- Occupation: Filmmaker
- Notable work: Nailbiter; I Am Lisa;

= Patrick Rea =

American producer, writer and director (born 1980)

Patrick Rea is an American producer, writer and director known for the films Nailbiter, I Am Lisa, They Wait in the Dark and The Last Butterflies.

==Career==
Rea began creating short films in 2002. He collaborated with Ryan Jones and Josh Robison to found the company SenoReality Pictures, which was a winner in Fangoria's Blood Drive contest. He continued to direct short films, some of which have screened at festivals such as Shriekfest LA and have shown on FangoriaTV, Horror Channel and n8studios.com.

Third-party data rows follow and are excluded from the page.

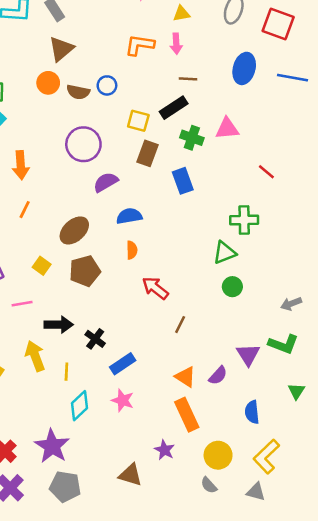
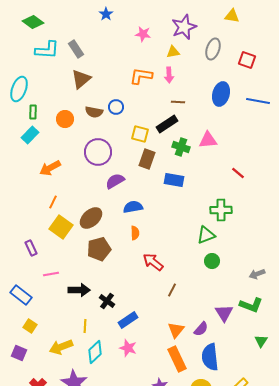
red square: (278, 24) -> (247, 60), size x0.7
orange circle: (48, 83) -> (65, 119), moved
orange arrow: (21, 165) -> (50, 168), turned 65
blue rectangle: (183, 181) -> (174, 180), turned -60
yellow square: (42, 266) -> (61, 227), moved, size x1.6
yellow arrow: (35, 356) -> (61, 347), moved, turned -90
orange triangle: (185, 377) -> (176, 330), turned 36
blue semicircle: (252, 412) -> (210, 357), moved, size x1.5

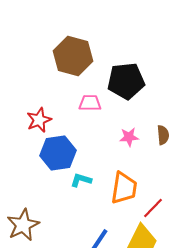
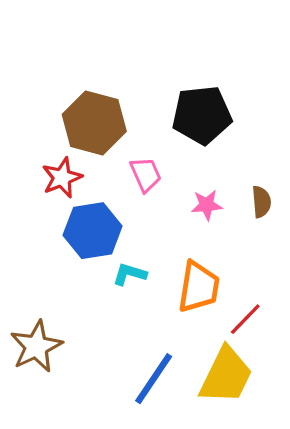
brown hexagon: (73, 56) -> (94, 123), moved
pink trapezoid: (90, 103) -> (146, 174), moved, turned 65

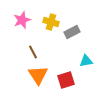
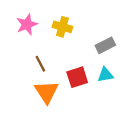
gray rectangle: (72, 32) -> (105, 45), moved
red square: (66, 80) -> (77, 77), moved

His first full-length film, The Empty Acre, was completed in 2006 and premiered at the Kansas International Film Festival. The DVD was released and nationally distributed in summer 2007. Rea went on to co-direct the 2010 Showtime special Jake Johannsen: I Love You and in 2012, directed the featurette Rhino. The following year he released the indie horror flick Nailbiter and in 2020, released I Am Lisa. His supernatural thriller They Wait in the Dark was released in early 2023. Later that year, Rea directed the short film The Last Butterflies starring Cooper Andrews. In 2024 Rea's found footage vampire film The Night Is Young was released.